--- WHAT TO PRODUCE ---
The needed output is the run of lines below from the one containing "wyciągnięcie ręki" through the one containing "邮箱：jxp@junxunpu.com", copied exactly and free of pictures.

[Page-level text extractions]

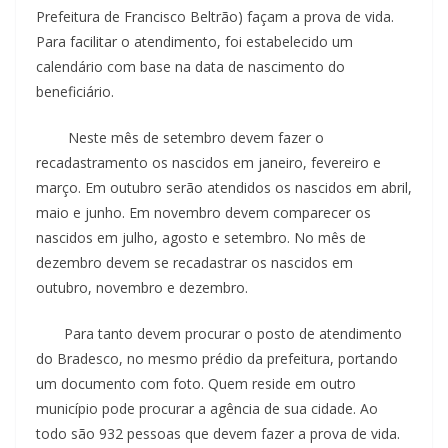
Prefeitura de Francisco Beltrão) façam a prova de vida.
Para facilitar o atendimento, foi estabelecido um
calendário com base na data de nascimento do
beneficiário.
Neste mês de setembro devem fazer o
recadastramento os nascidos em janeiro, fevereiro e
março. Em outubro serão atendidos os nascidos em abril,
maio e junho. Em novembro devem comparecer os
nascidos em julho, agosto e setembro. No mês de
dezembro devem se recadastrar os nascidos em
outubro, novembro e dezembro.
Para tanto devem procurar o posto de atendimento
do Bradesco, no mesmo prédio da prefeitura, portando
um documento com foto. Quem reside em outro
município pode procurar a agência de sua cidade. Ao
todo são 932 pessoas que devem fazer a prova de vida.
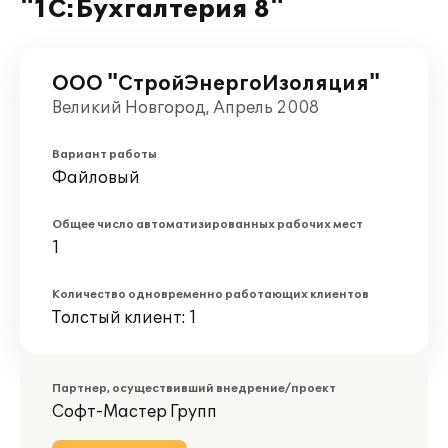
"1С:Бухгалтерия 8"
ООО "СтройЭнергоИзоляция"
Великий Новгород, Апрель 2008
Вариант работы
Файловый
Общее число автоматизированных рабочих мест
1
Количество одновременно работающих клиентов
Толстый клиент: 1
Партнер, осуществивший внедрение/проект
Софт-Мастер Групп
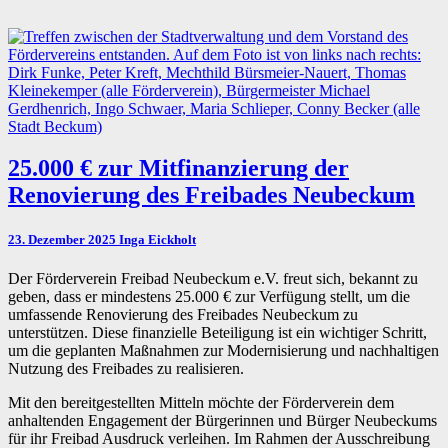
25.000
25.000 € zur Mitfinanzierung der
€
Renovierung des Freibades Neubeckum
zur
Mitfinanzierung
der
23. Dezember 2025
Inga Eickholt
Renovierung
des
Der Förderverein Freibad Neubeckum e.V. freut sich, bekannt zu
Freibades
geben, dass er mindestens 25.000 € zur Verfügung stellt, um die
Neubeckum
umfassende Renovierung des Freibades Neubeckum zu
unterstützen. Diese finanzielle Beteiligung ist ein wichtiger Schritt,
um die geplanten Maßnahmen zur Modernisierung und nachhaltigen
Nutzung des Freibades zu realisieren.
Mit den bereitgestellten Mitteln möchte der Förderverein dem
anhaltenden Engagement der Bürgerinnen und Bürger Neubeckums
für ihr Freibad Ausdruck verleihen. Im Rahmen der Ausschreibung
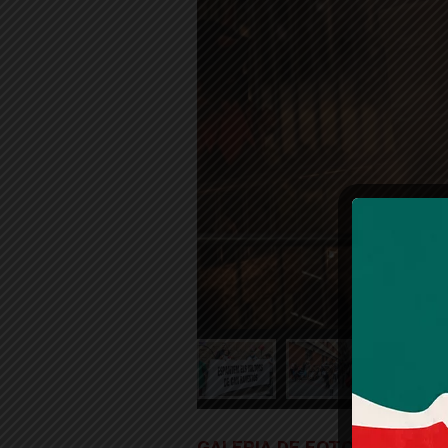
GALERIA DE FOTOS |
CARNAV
* * *
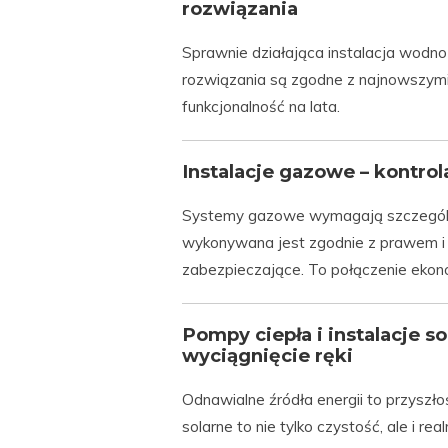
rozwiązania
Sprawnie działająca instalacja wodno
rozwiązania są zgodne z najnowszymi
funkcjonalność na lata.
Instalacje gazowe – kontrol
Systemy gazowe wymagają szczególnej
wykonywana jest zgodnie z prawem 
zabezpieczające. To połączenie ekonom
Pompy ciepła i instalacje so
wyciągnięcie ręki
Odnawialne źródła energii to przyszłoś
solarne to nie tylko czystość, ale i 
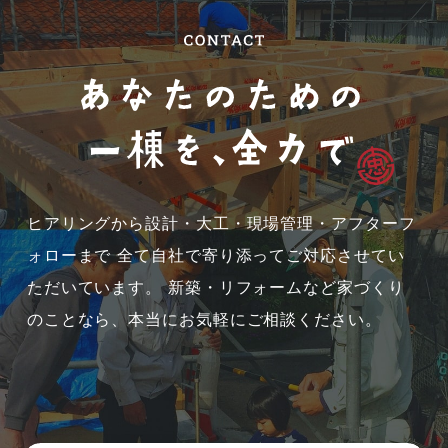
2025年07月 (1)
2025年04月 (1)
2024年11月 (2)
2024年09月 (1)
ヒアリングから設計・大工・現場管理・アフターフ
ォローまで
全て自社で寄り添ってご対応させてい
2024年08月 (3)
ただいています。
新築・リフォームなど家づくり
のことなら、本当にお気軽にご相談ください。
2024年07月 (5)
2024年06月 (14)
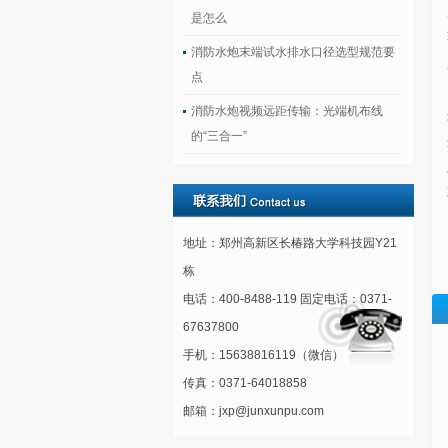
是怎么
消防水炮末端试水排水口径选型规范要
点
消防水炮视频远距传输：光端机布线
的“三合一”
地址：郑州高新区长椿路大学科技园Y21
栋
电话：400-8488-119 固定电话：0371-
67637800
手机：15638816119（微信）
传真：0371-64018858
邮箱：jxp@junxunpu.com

--- EXERCISE RESPONSE ---
wyciągnięcie ręki
Odnawialne źródła energii to przyszłoś
solarne to nie tylko czystość, ale i 
2025年07月 (1)
2025年04月 (1)
2024年11月 (2)
2024年09月 (1)
ヒアリングから設計・大工・現場管理・アフターフ
ォローまで
全て自社で寄り添ってご対応させてい
2024年08月 (3)
ただいています。
新築・リフォームなど家づくり
のことなら、本当にお気軽にご相談ください。
2024年07月 (5)
2024年06月 (14)
是怎么
消防水炮末端试水排水口径选型规范要
点
消防水炮视频远距传输：光端机布线
的“三合一”
地址：郑州高新区长椿路大学科技园Y21
栋
电话：400-8488-119 固定电话：0371-
67637800
手机：15638816119（微信）
传真：0371-64018858
邮箱：jxp@junxunpu.com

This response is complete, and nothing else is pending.